TASK BRIEF - Scan the lines below for the string "Testimonios" and copy every one that has it.

PROVIDED ENTRIES -
'''
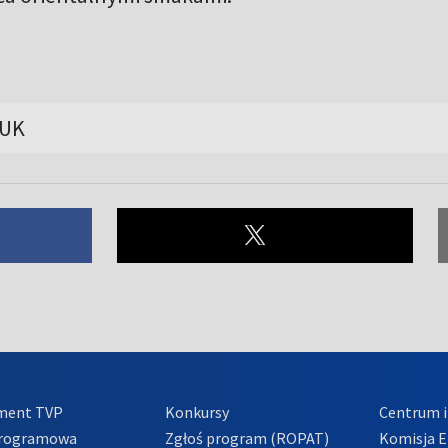
ZUK
ment TVP
Konkursy
Centrum i
Programowa
Zgłoś program (ROPAT)
Komisja E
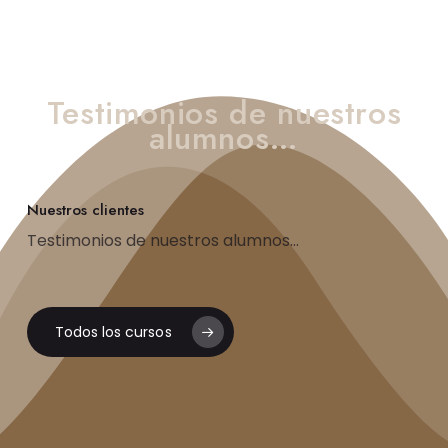
Testimonios de nuestros
alumnos…
Nuestros clientes
Testimonios de nuestros alumnos...
Todos los cursos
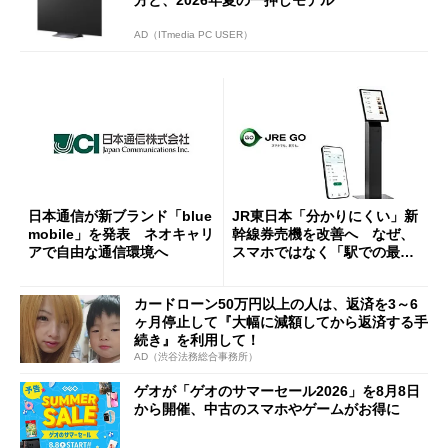
AD（ITmedia PC USER）
日本通信が新ブランド「blue
JR東日本「分かりにくい」新
mobile」を発表 ネオキャリ
幹線券売機を改善へ なぜ、
アで自由な通信環境へ
スマホではなく「駅での最短
1分購入」を実現？
カードローン50万円以上の人は、返済を3～6
ヶ月停止して『大幅に減額してから返済する手
続き』を利用して！
AD（渋谷法務総合事務所）
ゲオが「ゲオのサマーセール2026」を8月8日
から開催、中古のスマホやゲームがお得に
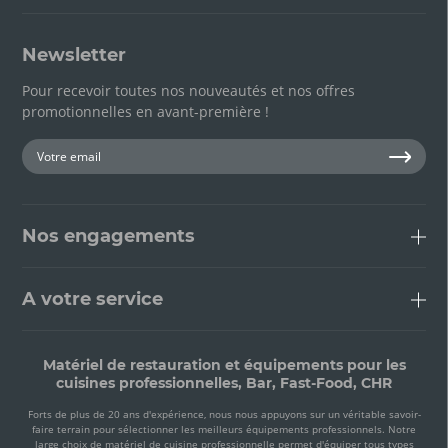
Newsletter
Pour recevoir toutes nos nouveautés et nos offres
promotionnelles en avant-première !
Nos engagements
A votre service
Matériel de restauration et équipements pour les
cuisines professionnelles, Bar, Fast-Food, CHR
Forts de plus de 20 ans d'expérience, nous nous appuyons sur un véritable savoir-
faire terrain pour sélectionner les meilleurs équipements professionnels. Notre
large choix de matériel de cuisine professionnelle permet d'équiper tous types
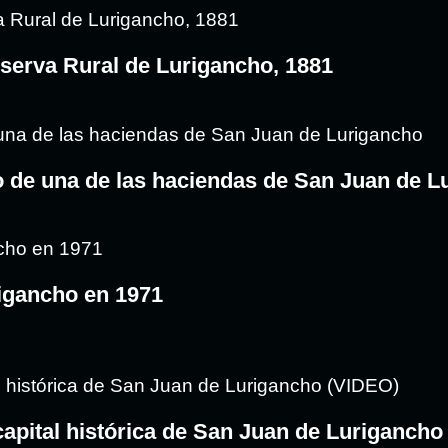
eserva Rural de Lurigancho, 1881
o de una de las haciendas de San Juan de L
igancho en 1971
capital histórica de San Juan de Lurigancho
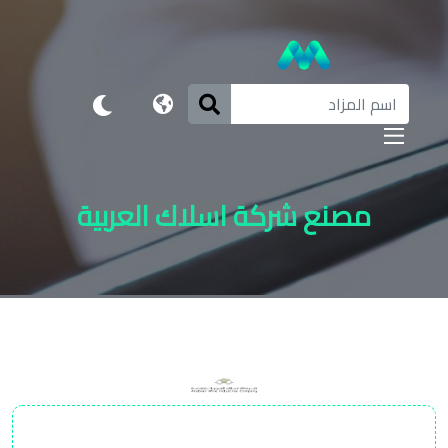
مصنع شركة اسلاك العربية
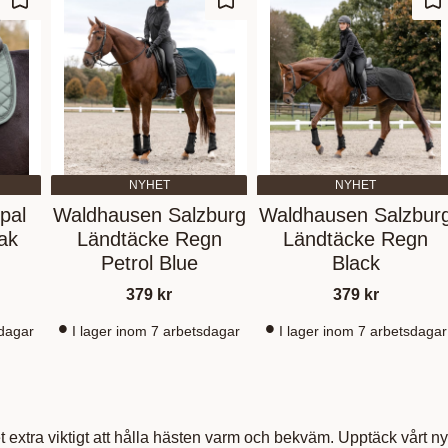
Ajouter aux favoris
Ajouter aux favoris
Aj
NYHET
NYHET
pal
Waldhausen Salzburg
Waldhausen Salzbur
ak
Ländtäcke Regn
Ländtäcke Regn
Petrol Blue
Black
379
kr
379
kr
sdagar
I lager inom 7 arbetsdagar
I lager inom 7 arbetsdagar
extra viktigt att hålla hästen varm och bekväm. Upptäck vårt ny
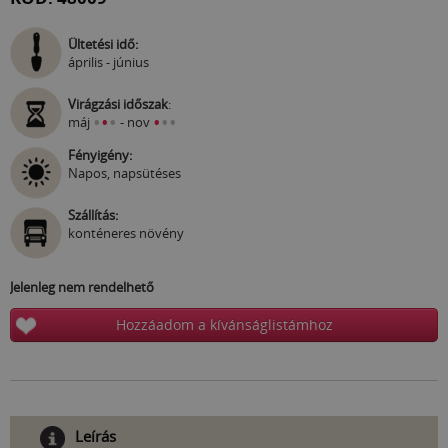
Ültetési idő:
április - június
Virágzási időszak
:
•
•
•
•
•
•
máj
- nov
Fényigény:
Napos, napsütéses
Szállítás:
konténeres növény
Jelenleg nem rendelhető
Hozzáadom a kívánságlistámhoz
Leírás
'''
RESPONSE TO THE TASK -
Testimonios de nuestros
Testimonios de nuestros alumnos...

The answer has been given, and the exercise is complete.